Urban Ambience:

Since the 1980s the focus of architecture has titled toward the urban and more recently the territorial scale. This shift has provoked new problems for design. At its most extreme, it has required us to think about urbanization as a planetary process, which includes not only dense centres of agglomeration, but also the resource peripheries, which fuel our cities. However, it is not only the scale of urbanization that has shifted, so too have the actants which need to be included in our understanding of the urban. Architects have begun to focus on urban conditions that they rarely considered in earlier projections of urban form, such as urban ecology and urban metabolism, including the cycles of non-human forms of life and energy.

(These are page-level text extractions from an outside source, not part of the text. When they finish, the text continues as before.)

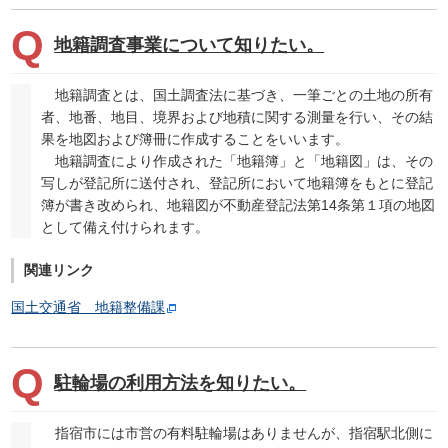
地籍調査事業について知りたい。
地籍調査とは、国土調査法に基づき、一筆ごとの土地の所有
者、地番、地目、境界および地積に関する測量を行い、その結
果を地図および簿冊に作成することをいいます。
地籍調査により作成された「地籍簿」と「地籍図」は、その
写しが登記所に送付され、登記所において地籍簿をもとに登記
簿が書き改められ、地籍図が不動産登記法第14条第１項の地図
として備え付けられます。
関連リンク
国土交通省 地籍整備課
駐輪場の利用方法を知りたい。
指宿市には市営の有料駐輪場はありませんが、指宿駅北側に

Moderator: Val Rynnimeri – University of Waterloo

Kian Goh – Northeastern University

Bio:

Kian Goh, RA, PhD, is Assistant Professor of Urban Landscape at Northeastern University School of Architecture. She researches urban ecological design, spatial politics, and social mobilization in the context of climate change and global urbanization. She is Associate Director of the Resilient Cities Housing Initiative at MIT, and a Research Affiliate with the Urban Theory Lab at Harvard GSD.  A licensed architect, she cofounded design practice SUPER-INTERESTING!, and previously worked with Weiss/Manfredi and MVRDV. Kian has taught at MIT, UPenn, New School, and WUSTL. Kian received a PhD in Urban and Environmental Planning from MIT, and a Master of Architecture from Yale University.

Abstract: 

New Spaces of Flows? Global-Urban Networks in Climate Change Adaptation
Urban climate change adaptation research has tended to reinforce static conceptualizations of the city, neglecting interconnections across networks and broader processes of globalization, urbanization, and geopolitics. I explore the emerging sites and strategies of urban adaptation, often globally conceived, capital-intensive, and privatized urban megaprojects. I focus on global/urban networks – connections through which concepts travel, transform, and embed – and shifting political terrains of urban adaptation. I find that urban environmental projects are increasingly intertwine d within multiscalar networks of globalized urban and economic development. They constitute sites of struggle, through which dominant development models are produced and consolidated, and new modes of resistance emerge.

Janette Kim – Syracuse University

Bio:

Janette Kim is a designer, researcher, and educator based in New York City. Her work focuses on design and ecology in relationship to public representation, interest, and debate. Janette Kim is an assistant professor of architecture at Syracuse University, principal of the design and research practice All of the Above, and editor and founder of ARPA Journal, a digital publication on applied research practices in architecture. Janette is co-author, with Erik Carver, of The Underdome Guide to Energy Reform and former co-director of the Urban Landscape Lab at Columbia University, where she taught as adjunct assistant professor from 2005-2015 .

Abstract: 

The Underdome Guide to Energy Reform is an architect’s guide to the politics of energy. It maps conflicts and affiliations among various approaches to energy management and examines their implications for public life. It asks how architecture can realign collective priorities in today’s built environment. Underdome addresses these ongoing agendas and, more than prescribing solutions, discusses the implications of politics on the way we design and build, ranging from the microelectronic to the macroregional. The book’s series of dry, axonometric drawings tease out the operations, territories, symbols and scales of 48 case studies. This talk will examine the relationship

Sarah Gunawan – University of Waterloo

Bio: 

Sarah Gunawan received her Masters of Architecture and Bachelor of Architectural Studies from the University of Waterloo. Her thesis, entitled Synanthropic Suburbia, examined the interface between humans and animals within prototypical, North American suburbs and proposed a series of prosthetics to the single-family house which created opportunities for cohabitation. Sarah is currently working as an Intern Architect at Lateral Office, an experimental design practice that operates at the intersection of architecture, landscape and urbanism.

Abstract: Drawing the Post-human

Cities, like any biome, are dynamic ecosystems teeming with non-human life. Even though diverse populations of birds and mammals occupy the urban environment, they remain at the periphery of human consciousness. Drawing the Post-human explores representations of non-human environments to identify how these adaptive species occupy and perceive our shared habitat. Filtering the city through the perceptual lens of different animals reveals multiple alternative readings of urban space. What would the city look like if it was designed considering the biological interactions, spatial parameters and ecosystem requirements of not only humans but also our non-human co-habitants?